Herkesin aslında bir hayat hikâyesi vardır. Ancak herkesin hayat hikâyesi altına imza atılacak türden değildir. Bazı insanların yaşamı gelecek birçok nesil için ilham kaynağıdır. Colonel Sanders da onlardan birisi. Bu tonton albayın hikâyesine gelin birlikte göz atalım.
Colonel Sanders ’ın yaşamı çok da güzel başlamadı aslında. Henüz çocukluğunu bile yaşayamadan 5 yaşlarındayken babası bu hayatta onu yalnız bıraktı. Babasını kaybetmek çok da parlak bir çocukluk geçirememesine sebep oldu. 16 yaşına geldiğinde okul hayatından bir daha dönmemek üzere ayrıldı. Para kazanması gerekiyordu ve iş hayatına trenlerde kondüktörlük yaparak başladı. Evlendi, çocukları oldu ama işler pek de istediği gibi gitmedi. Eşi çocuklarını da yanına alarak Colonel Sanders ’ın terk etti. Çalışma hayatı aşçılık ve bulaşıkçılık arasında gidip geldi. Sıradan bir hayat süren Sanders kıt kanaat geçinerek sürdürdüğü hayatında 65 yaşında emekliye ayrıldı.
Emekli olduğunda aldığı ilk maaşın azlığı hayattan bir kez daha soğumasına sebep oldu. Zaten bu yaşına kadar pek de iyi standartta bir hayatı olduğu söylenemezdi. Öyleyse neden bu hayata devam etmeliydi ki? Bir vasiyet yazıp yaşamına son vermeye karar verdi. Bir ağaç altında vasiyetini hazırlarken hayatı bir kez daha sorgulama fırsatı verdi kendisine. Aslında bugüne kadar yapmak istediği hiçbir şeyi yapmamıştın henüz. Oysaki aşçılık da hiç de fena sayılmazdı. Yaptığı yemeklere bakılırsa gerçekten de başarılıydı. Vasiyetini yırtıp her şeye yeniden başlamaya karar verdi.

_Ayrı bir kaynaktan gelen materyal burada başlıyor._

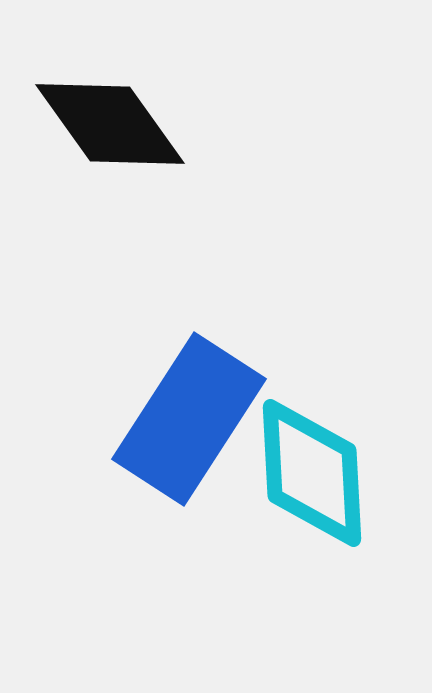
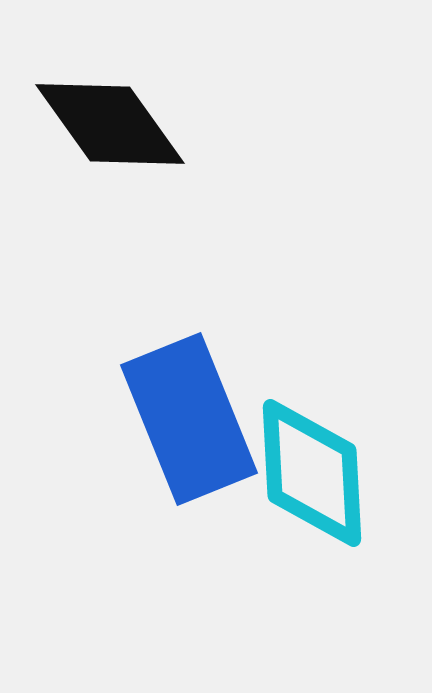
blue rectangle: rotated 55 degrees counterclockwise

Kendi özel tarifinden tavuklar hazırlayıp onları satacaktı. Ama neredeyse hiç sermayesi yoktu. Bir arkadaşından bir miktar borç alarak az bir miktar kendi tarifinden hazırladı. Bir işletmesi olmadığı için komşularının kapılarına giderek satmaya başladı. Bir süre sonra hayalleri için bunun da yeterli olmadığını anladı. Tek tek bıkıp usanmadan restoranları gezerek tarifini onlara satmaya çalıştı. Ama işler pek de umduğu gibi gitmeyecekti. Vazgeçmeden gezmeye devam etti. Ta ki 1009. kapısını çaldığı restoran Colonel Sanders ‘ın tarifini kabul edene kadar. Hırsı ve kararlılığı sayesinde sonunda tavuk tarifini uygulayacak birileri çıkmıştı.

Restoran ile yaptığı anlaşmaya göre Sanders satın alınan her tavuktan pay alacaktı. Başlangıç için hiç de fena sayılmazdı. Tavuk başına 5 sent ödeme yapılacaktı. Hiç düşünmeden bu teklifi kabul etti. Hazırladığı tarifin zaman geçtikçe beğenileceğini tahmin ediyordu. Tahmin ettiği gibi de oldu. Her geçen gün siparişler artarak katlandı. Colonel Sanders ‘ın tarifi artık neredeyse herkesin tatmak isteyeceği bir lezzet haline gelmişti. 1960’lı yıllara gelindiğinde Sanders artık bir dünya markasıydı. Amerika’da yüzlerce restorana franchise veren zengin bir adamdı.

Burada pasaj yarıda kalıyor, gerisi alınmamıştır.